In a groundbreaking discovery, scientists have found that Earth continents have been drying at an unprecedented scale since 2002 with over 75% of the global population living in countries that are losing freshwater at alarming rates. The findings, published in Science Advances and led by Arizona State University, draw on more than two decades of satellite data and expose what experts are calling a “planetary wake-up call.”
Researchers identified four massive “mega-drying” regions across the Northern Hemisphere, driven by climate change, groundwater overuse, and intensifying droughts. The consequences, scientists warn, could reshape global water security, agriculture, sea levels, and geopolitical stability.
Freshwater Disappearing Twice as Fast as It’s Replenished
Using data from NASA’s GRACE and GRACE-FO satellite missions, the research team revealed that dry regions are expanding at a rate nearly twice the size of California each year. The rate at which dry areas are getting drier now surpasses the rate at which wet areas are getting wetter overturning long-held assumptions about the global water cycle.
One of the most alarming revelations: 68% of all terrestrial water loss is from groundwater alone. Groundwater is a vital, nonrenewable resource and the current rate of extraction is contributing more to sea-level rise than the melting of Greenland and Antarctica combined.
Mega-Drying Zones Are Now Global Hotspots
The research identifies four major zones of continental-scale drying:
•Southwestern North America and Central America — covering major U.S. food-producing areas and sprawling cities from Phoenix to Mexico City.
•Alaska and Northern Canada — where melting glaciers and permafrost threaten both ecosystems and agriculture.
•Northern Russia — experiencing rapid snow and ice loss across its vast high-latitude landscapes.
•Middle East–North Africa and Pan-Eurasia — spanning key cities like Cairo, Tehran, and Beijing, as well as vital farming regions across Ukraine, northwest India, and China’s North China Plain.
What especially concerning is that these regions are no longer isolated drought zones they’ve expanded and merged into large interconnected drying systems, affecting vast populations and economies.

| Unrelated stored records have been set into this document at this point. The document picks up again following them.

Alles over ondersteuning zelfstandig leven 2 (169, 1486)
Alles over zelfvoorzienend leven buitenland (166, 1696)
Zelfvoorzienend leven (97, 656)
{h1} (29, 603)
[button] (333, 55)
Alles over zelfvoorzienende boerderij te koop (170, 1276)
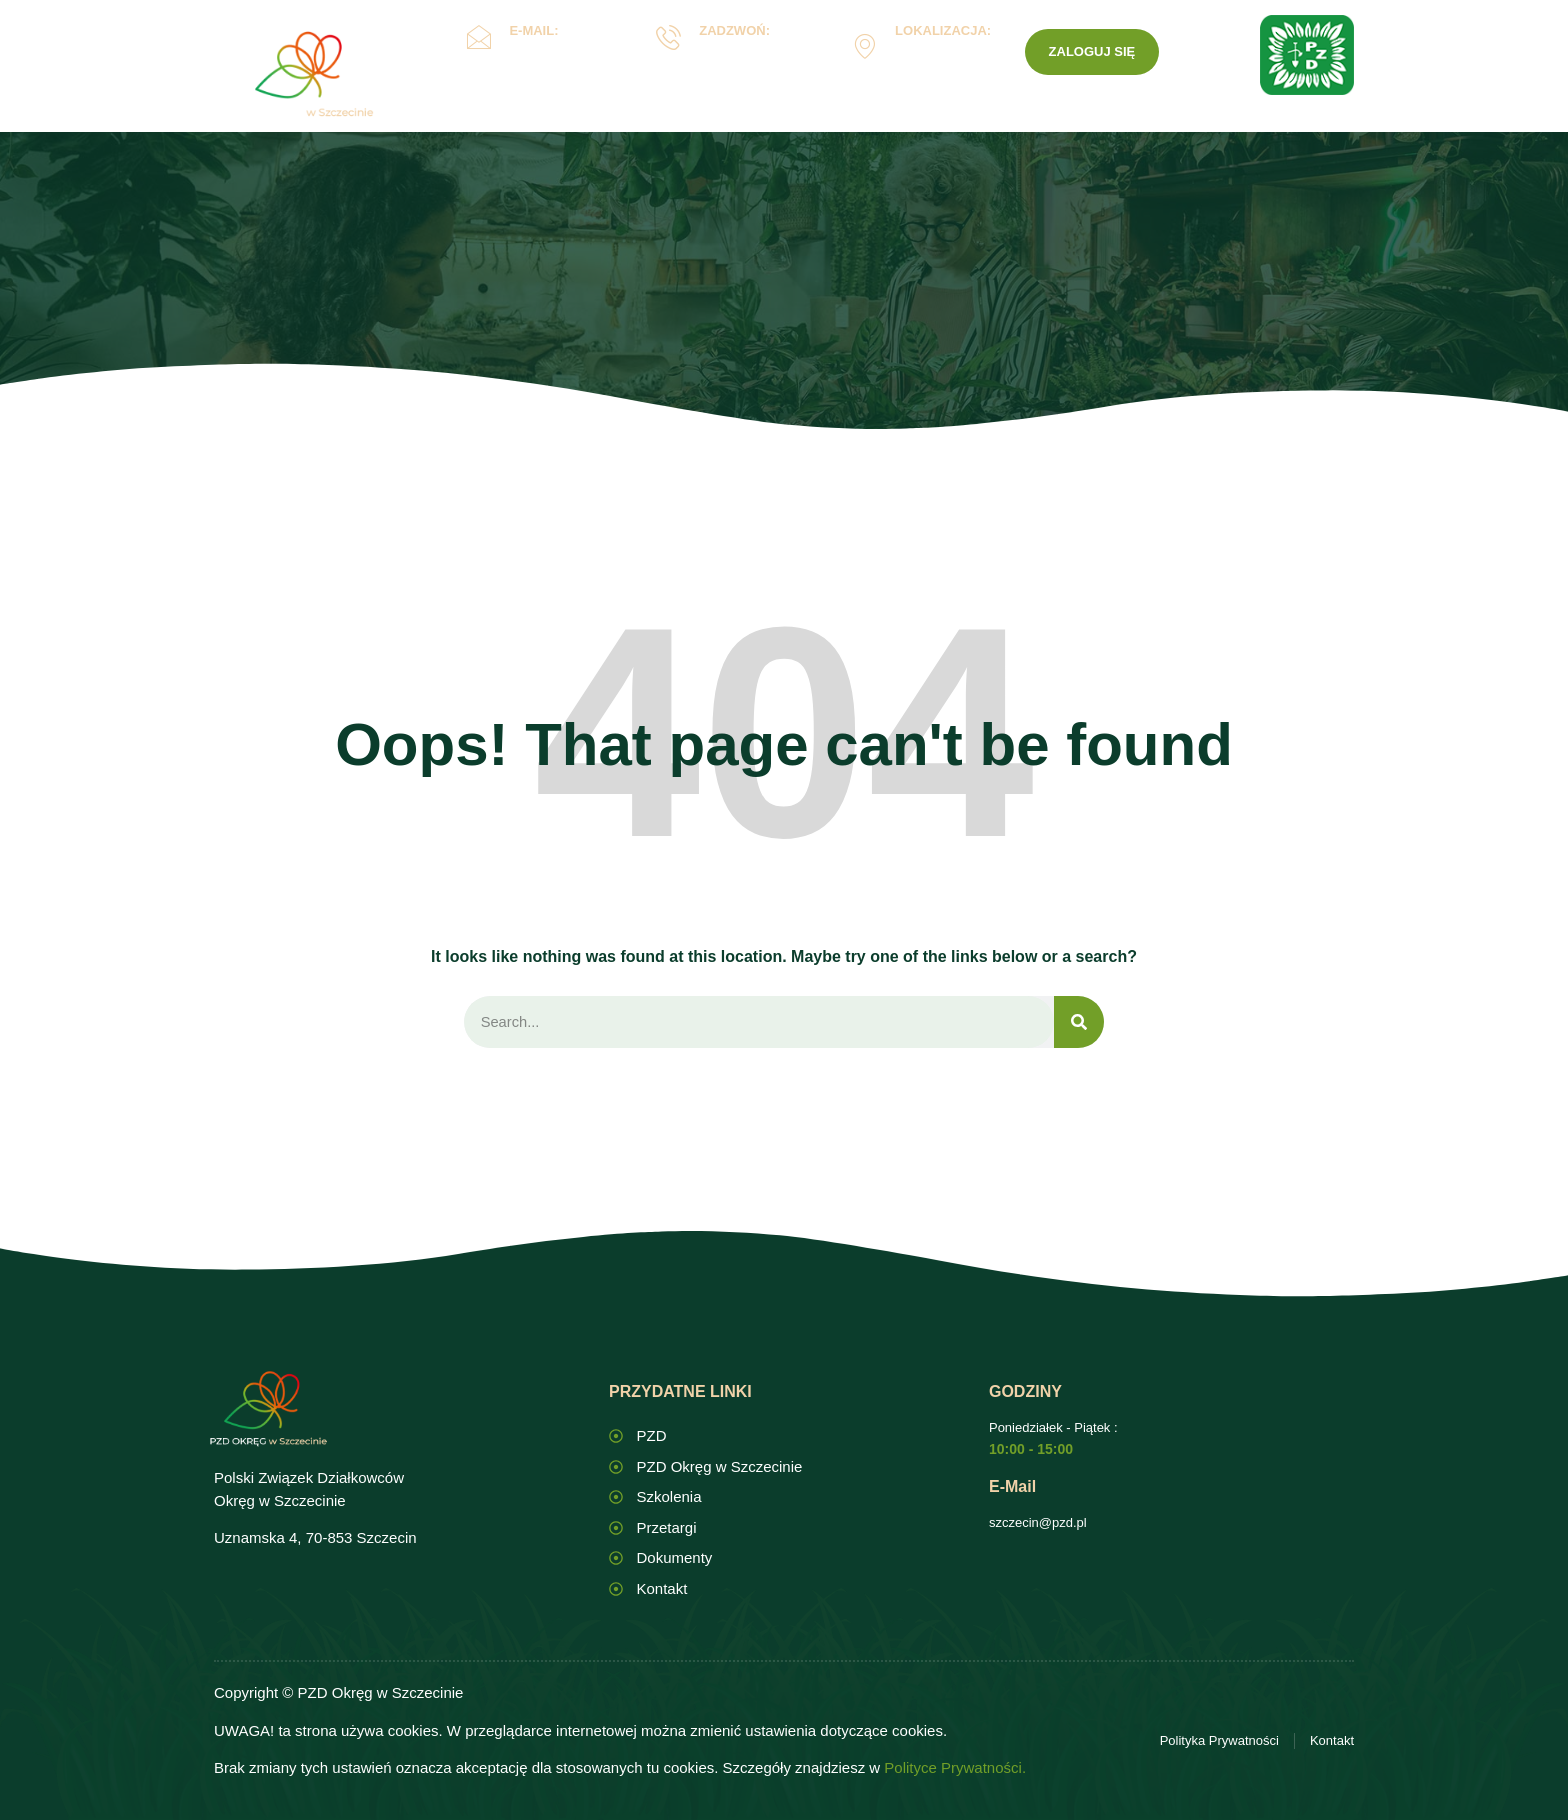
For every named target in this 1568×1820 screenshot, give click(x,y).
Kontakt (1006, 123)
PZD (1086, 123)
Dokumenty (795, 123)
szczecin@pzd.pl (1038, 1523)
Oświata (666, 123)
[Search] (1079, 1022)
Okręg (554, 123)
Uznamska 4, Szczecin (937, 60)
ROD (912, 123)
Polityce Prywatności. (955, 1768)
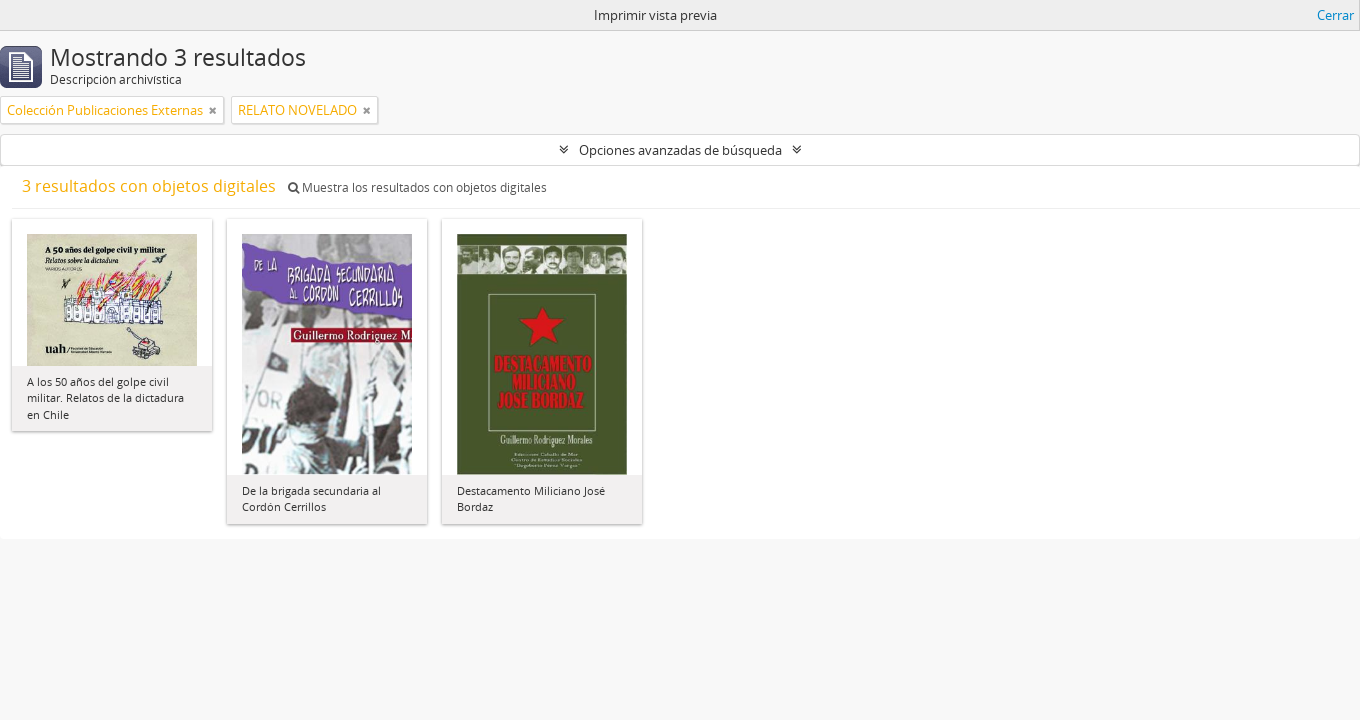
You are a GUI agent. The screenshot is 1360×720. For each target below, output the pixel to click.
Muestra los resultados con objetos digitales (417, 187)
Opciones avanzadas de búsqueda (680, 150)
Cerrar (1335, 15)
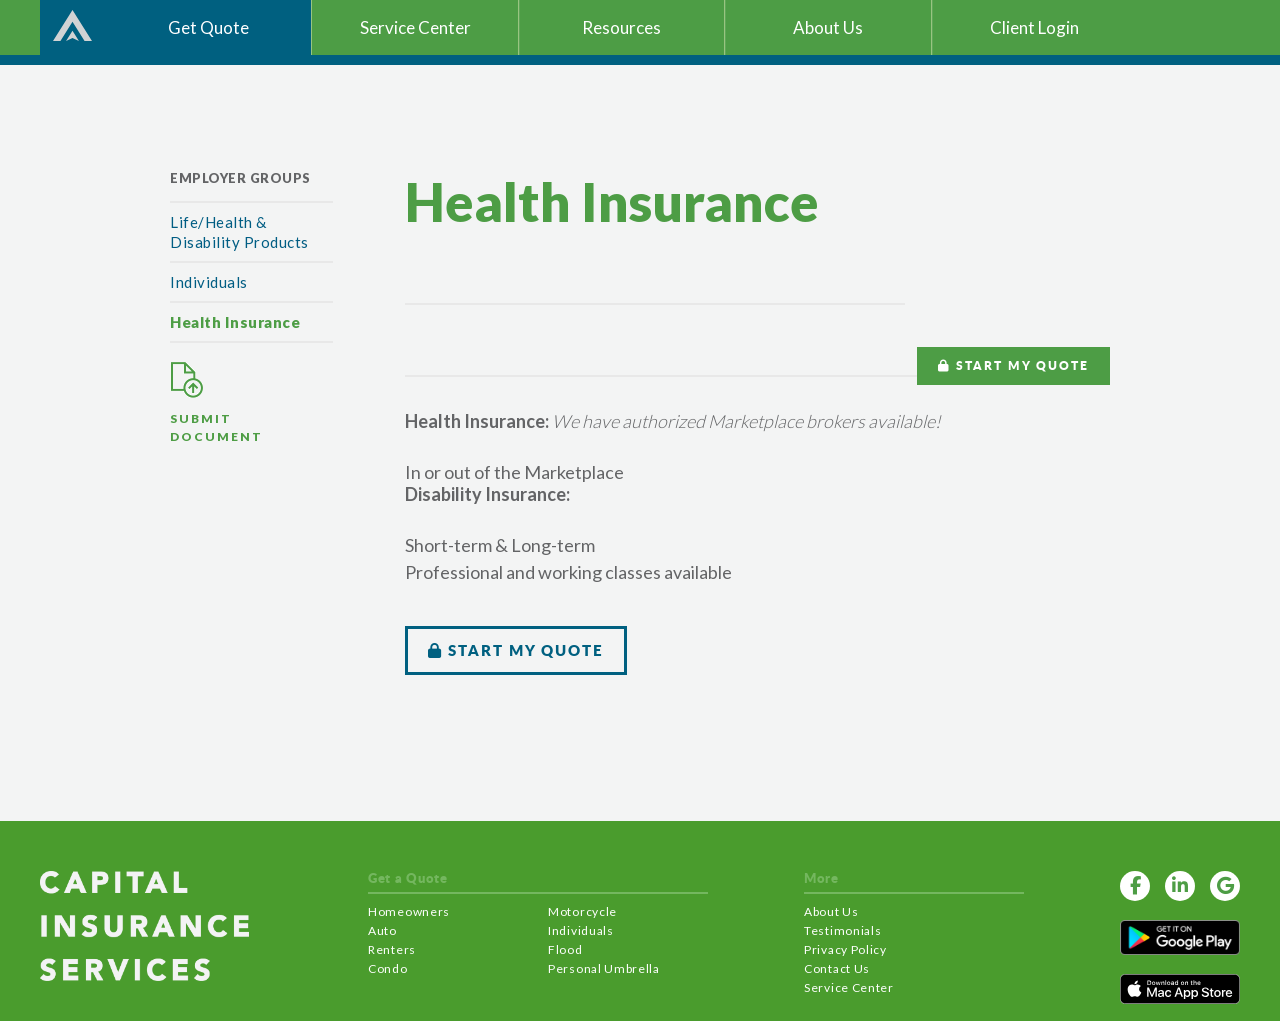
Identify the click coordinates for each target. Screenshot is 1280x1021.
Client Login (1034, 27)
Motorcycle (582, 911)
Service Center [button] (415, 27)
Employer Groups (240, 178)
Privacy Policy (845, 949)
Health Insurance (235, 322)
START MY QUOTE (1013, 363)
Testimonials (842, 930)
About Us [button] (828, 27)
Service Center (849, 987)
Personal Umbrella (604, 968)
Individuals (209, 282)
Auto (382, 930)
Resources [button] (621, 27)
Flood (565, 949)
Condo (388, 968)
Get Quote (208, 27)
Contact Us (837, 968)
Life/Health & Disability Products (239, 232)
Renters (392, 949)
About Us (831, 911)
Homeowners (409, 911)
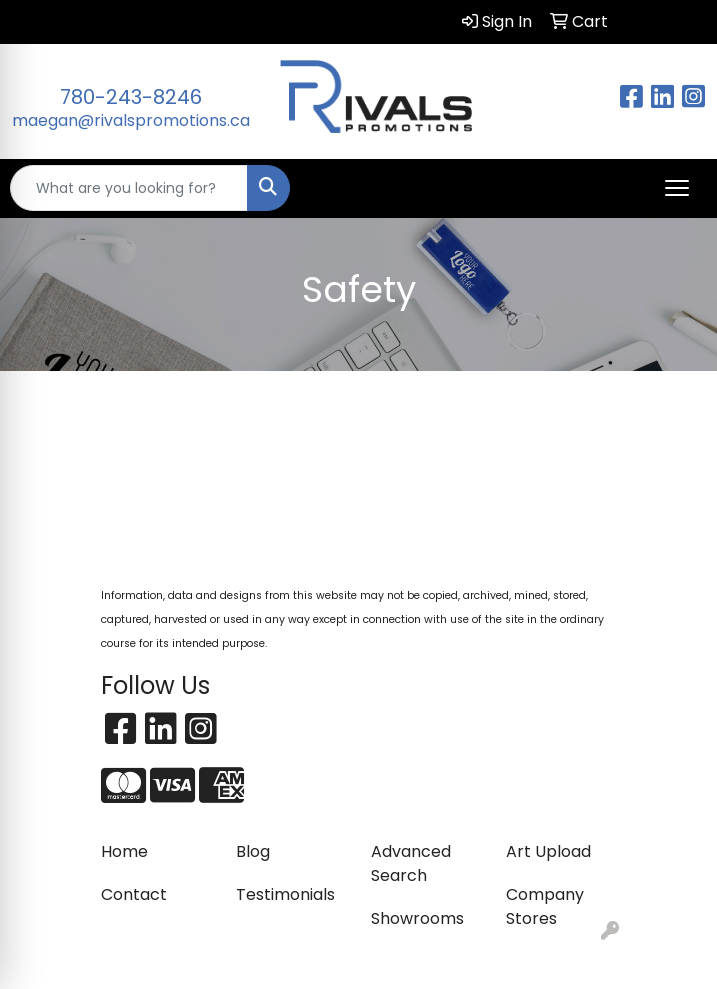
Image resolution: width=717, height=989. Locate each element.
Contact (134, 894)
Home (124, 851)
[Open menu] (677, 188)
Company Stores (545, 906)
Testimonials (285, 894)
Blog (253, 851)
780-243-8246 (131, 97)
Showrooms (417, 918)
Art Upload (548, 851)
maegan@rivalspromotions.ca (131, 120)
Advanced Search (411, 863)
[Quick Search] (129, 188)
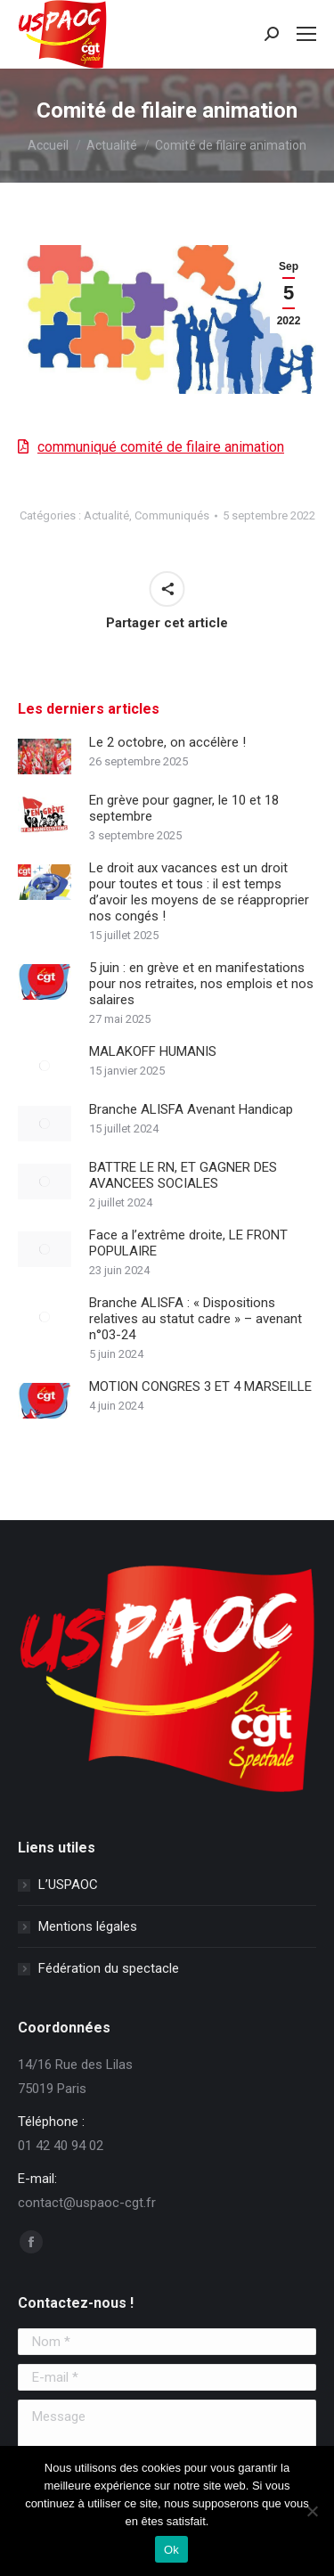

A Tipping Point and a Shift in the Water Cycle
The study also marks 2014–2015 as a tipping point in Earth’s water balance. During a major El Niño event, climate extremes intensified, groundwater use spiked, and continental drying began to outpace even glacier melt.
An unexpected pattern also emerged: since 2014, drying has shifted from the Southern to the Northern Hemisphere a reversal not predicted by current climate models.
The Way Forward: Rethinking Water for the Planet
The researchers are calling for urgent action: new global groundwater management strategies, stronger international cooperation, and science-backed policies to slow the depletion. While climate change mitigation remains essential, the authors emphasize that immediate, region-specific water policy reforms could still make a difference.
The research will help inform a major upcoming World Bank report exploring the human and economic costs of the growing freshwater crisis and provide nations with actionable solutions to prevent deeper water insecurity in the decades ahead.
As the world population continues to rise, the shrinking freshwater supply could soon become one of humanity’s biggest challenges. And unlike many future climate threats, this one is already here spreading quietly, continent by continent.